* _What is needed_
Determine how many lines of the data below contain "себя", then give only that number.

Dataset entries
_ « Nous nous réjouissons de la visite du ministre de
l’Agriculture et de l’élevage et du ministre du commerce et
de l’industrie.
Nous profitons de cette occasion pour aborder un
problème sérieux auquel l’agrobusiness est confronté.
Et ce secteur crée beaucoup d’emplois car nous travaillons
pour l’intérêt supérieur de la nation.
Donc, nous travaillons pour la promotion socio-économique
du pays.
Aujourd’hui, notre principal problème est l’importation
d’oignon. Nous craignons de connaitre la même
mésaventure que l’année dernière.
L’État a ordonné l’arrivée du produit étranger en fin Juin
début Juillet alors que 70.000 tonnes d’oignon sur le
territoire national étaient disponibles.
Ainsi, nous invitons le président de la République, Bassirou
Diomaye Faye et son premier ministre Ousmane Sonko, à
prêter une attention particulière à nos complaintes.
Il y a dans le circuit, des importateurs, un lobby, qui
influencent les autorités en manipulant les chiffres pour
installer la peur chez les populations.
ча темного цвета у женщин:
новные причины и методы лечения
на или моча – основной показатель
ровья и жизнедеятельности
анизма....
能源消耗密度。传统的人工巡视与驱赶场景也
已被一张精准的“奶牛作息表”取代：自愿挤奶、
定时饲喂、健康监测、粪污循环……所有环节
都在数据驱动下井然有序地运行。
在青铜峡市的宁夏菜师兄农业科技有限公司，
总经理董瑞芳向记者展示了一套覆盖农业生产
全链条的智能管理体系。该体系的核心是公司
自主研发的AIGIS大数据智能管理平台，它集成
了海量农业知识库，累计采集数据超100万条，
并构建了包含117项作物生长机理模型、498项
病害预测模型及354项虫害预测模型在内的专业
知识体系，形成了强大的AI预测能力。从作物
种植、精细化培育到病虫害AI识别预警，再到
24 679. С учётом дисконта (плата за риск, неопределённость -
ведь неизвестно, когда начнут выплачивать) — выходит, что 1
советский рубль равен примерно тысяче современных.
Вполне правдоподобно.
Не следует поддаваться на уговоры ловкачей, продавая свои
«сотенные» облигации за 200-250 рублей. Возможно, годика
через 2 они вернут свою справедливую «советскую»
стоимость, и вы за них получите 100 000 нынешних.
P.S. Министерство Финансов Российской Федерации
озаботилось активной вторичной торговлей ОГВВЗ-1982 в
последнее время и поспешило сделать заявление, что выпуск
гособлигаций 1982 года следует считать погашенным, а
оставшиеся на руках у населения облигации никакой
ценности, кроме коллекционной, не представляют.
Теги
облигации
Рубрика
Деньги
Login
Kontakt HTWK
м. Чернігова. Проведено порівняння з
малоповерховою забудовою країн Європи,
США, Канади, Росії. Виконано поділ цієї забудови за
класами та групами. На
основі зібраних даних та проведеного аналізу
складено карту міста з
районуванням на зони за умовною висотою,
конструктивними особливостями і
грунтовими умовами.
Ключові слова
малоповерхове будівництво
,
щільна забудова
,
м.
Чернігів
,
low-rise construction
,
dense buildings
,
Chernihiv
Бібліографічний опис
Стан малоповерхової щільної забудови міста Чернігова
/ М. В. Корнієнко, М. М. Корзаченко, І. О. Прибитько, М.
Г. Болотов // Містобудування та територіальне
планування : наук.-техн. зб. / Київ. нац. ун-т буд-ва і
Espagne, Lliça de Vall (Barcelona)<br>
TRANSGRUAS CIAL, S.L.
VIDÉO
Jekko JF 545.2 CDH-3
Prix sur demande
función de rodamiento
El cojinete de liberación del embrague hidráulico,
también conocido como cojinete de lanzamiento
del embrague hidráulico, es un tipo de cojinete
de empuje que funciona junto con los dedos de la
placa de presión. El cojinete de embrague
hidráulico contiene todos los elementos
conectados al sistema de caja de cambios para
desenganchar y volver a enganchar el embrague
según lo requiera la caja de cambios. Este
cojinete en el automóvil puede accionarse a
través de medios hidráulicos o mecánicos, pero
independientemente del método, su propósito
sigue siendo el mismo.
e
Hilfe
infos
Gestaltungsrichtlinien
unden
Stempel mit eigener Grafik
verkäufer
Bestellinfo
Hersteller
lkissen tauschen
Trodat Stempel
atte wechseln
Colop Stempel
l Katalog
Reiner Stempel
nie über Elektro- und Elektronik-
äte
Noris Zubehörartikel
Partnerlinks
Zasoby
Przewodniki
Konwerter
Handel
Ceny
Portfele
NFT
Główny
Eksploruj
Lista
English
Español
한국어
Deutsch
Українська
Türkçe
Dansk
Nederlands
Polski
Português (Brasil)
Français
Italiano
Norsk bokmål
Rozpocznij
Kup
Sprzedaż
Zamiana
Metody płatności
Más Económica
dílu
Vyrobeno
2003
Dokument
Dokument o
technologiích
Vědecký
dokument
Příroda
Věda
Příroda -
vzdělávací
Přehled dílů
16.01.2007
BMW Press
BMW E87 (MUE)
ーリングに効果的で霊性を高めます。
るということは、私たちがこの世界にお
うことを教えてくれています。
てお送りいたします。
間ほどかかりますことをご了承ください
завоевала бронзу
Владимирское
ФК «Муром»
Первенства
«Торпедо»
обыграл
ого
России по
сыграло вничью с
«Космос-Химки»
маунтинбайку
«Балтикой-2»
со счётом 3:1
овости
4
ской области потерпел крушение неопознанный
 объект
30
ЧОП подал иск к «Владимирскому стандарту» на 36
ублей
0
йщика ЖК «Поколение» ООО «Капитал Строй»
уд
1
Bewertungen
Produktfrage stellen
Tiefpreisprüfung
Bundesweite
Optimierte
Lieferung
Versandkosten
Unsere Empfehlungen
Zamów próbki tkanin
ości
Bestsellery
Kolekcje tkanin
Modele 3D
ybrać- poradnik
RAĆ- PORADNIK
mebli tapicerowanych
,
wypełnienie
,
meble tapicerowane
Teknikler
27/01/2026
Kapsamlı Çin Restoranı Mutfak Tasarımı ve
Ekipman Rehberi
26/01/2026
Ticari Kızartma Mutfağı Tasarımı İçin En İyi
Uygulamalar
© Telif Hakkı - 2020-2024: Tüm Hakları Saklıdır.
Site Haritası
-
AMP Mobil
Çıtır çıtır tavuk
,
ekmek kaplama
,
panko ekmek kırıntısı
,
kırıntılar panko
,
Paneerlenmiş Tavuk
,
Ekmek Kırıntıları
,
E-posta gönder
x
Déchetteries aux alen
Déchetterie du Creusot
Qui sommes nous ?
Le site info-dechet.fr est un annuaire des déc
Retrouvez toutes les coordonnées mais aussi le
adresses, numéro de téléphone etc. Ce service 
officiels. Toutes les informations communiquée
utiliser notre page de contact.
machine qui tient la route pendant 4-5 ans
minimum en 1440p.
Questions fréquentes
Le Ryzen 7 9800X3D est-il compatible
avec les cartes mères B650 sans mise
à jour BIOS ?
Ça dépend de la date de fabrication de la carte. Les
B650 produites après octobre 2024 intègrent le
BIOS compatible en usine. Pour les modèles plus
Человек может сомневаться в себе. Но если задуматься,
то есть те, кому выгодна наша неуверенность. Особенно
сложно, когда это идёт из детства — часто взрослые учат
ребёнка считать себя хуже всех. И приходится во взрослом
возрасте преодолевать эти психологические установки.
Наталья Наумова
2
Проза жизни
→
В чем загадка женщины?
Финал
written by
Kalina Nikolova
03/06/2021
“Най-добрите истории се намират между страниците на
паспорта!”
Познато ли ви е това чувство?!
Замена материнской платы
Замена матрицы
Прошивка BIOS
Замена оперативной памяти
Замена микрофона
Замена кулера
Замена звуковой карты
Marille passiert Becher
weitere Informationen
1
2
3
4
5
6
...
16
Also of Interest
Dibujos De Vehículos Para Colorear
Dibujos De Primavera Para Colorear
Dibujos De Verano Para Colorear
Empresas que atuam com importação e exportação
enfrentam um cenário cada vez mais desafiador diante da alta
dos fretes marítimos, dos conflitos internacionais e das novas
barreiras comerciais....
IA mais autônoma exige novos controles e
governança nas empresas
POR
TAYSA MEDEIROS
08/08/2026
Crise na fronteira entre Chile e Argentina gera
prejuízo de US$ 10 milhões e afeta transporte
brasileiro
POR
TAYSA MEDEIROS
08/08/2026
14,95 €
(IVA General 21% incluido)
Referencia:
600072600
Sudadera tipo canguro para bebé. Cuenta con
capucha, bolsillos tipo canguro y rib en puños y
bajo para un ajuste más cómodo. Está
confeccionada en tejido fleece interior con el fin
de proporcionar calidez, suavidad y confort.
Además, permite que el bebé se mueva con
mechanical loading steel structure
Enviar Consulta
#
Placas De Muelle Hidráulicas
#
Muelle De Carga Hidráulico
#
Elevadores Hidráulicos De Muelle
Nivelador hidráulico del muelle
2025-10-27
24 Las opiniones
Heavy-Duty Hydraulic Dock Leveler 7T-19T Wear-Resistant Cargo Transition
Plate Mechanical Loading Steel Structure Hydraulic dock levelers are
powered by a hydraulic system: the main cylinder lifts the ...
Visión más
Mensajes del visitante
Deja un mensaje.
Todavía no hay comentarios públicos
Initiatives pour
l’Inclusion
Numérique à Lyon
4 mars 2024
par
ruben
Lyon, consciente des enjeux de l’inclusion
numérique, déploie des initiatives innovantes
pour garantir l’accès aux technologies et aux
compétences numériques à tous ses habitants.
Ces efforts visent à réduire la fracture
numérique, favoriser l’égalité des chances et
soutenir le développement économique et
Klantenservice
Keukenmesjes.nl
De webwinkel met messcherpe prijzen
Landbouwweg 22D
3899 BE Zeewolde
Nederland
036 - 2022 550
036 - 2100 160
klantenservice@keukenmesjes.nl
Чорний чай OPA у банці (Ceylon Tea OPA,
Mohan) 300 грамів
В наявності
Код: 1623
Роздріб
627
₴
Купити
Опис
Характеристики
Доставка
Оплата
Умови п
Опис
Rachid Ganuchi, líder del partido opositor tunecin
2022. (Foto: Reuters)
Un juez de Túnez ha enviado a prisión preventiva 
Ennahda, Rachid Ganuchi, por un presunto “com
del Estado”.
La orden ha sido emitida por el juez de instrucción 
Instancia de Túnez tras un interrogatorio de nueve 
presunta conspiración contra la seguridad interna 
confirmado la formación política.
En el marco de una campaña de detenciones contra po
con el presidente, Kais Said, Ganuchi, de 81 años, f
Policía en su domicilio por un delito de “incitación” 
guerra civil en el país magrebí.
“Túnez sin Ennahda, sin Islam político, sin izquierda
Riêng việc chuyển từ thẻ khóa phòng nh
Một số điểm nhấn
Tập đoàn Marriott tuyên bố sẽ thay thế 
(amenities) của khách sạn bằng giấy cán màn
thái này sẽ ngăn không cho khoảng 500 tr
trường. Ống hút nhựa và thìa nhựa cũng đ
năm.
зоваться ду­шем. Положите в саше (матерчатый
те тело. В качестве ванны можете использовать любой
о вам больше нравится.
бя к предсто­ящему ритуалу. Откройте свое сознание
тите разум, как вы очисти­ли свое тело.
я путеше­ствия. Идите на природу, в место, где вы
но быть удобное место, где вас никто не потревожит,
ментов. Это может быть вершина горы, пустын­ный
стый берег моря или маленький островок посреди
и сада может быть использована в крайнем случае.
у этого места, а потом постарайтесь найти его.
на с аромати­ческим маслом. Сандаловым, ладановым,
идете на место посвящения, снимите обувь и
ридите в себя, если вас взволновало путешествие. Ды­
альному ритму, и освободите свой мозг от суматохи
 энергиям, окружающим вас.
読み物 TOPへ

* _Solution to this exercise_
2